- _WHAT IS BEING ASKED_
State how many lines in the listing below hold "Piazza", with no other words.

====== AVAILABLE RECORDS

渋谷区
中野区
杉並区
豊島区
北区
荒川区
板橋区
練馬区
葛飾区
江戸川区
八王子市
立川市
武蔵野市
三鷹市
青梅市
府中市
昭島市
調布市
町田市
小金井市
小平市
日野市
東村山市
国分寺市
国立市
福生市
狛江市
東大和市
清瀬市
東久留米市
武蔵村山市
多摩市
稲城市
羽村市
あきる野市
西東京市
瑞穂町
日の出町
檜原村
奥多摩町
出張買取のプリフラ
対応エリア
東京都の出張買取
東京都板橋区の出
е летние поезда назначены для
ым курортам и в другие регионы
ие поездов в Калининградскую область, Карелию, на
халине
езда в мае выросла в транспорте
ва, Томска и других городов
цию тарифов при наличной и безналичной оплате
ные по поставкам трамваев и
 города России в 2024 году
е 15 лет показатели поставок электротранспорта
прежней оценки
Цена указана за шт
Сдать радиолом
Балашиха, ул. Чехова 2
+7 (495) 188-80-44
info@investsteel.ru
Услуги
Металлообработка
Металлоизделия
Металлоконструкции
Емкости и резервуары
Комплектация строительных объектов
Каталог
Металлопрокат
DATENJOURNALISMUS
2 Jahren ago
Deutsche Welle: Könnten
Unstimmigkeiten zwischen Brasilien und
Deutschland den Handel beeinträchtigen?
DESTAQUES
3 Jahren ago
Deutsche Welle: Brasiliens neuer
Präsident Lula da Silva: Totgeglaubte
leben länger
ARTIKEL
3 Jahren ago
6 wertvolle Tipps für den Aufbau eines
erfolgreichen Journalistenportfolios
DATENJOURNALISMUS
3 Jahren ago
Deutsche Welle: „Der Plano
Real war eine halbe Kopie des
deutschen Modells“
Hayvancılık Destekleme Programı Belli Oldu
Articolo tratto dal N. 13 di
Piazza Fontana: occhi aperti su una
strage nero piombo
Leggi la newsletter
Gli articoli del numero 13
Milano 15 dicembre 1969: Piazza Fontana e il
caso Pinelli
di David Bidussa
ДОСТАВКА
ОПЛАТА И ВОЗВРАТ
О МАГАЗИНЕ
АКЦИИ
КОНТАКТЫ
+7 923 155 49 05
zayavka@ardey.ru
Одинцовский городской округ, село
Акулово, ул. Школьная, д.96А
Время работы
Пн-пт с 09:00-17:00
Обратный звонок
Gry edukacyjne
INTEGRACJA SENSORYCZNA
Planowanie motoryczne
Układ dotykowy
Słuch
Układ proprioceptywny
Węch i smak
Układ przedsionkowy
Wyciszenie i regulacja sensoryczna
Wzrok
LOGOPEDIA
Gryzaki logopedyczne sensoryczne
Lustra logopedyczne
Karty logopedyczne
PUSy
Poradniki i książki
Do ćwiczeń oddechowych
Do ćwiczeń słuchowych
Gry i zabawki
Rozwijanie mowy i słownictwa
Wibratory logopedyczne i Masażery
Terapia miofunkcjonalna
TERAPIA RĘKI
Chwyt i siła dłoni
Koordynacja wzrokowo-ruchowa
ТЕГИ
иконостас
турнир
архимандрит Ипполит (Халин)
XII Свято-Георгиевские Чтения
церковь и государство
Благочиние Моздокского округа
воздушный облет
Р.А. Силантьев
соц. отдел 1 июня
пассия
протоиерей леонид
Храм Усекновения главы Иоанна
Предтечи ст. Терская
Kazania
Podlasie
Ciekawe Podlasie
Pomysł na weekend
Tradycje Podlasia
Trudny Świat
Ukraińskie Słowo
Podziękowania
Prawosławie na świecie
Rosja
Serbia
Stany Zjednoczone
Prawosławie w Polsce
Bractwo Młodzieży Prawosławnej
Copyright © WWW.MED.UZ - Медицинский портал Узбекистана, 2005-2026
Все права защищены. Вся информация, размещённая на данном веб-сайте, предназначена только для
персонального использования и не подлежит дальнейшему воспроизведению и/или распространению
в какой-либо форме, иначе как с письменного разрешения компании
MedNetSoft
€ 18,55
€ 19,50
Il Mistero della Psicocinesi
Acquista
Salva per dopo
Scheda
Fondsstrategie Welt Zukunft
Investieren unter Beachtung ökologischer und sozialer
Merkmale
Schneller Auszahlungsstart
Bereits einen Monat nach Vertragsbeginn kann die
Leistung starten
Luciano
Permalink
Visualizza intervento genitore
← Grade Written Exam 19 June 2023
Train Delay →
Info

============

- _RESULT BELOW_
2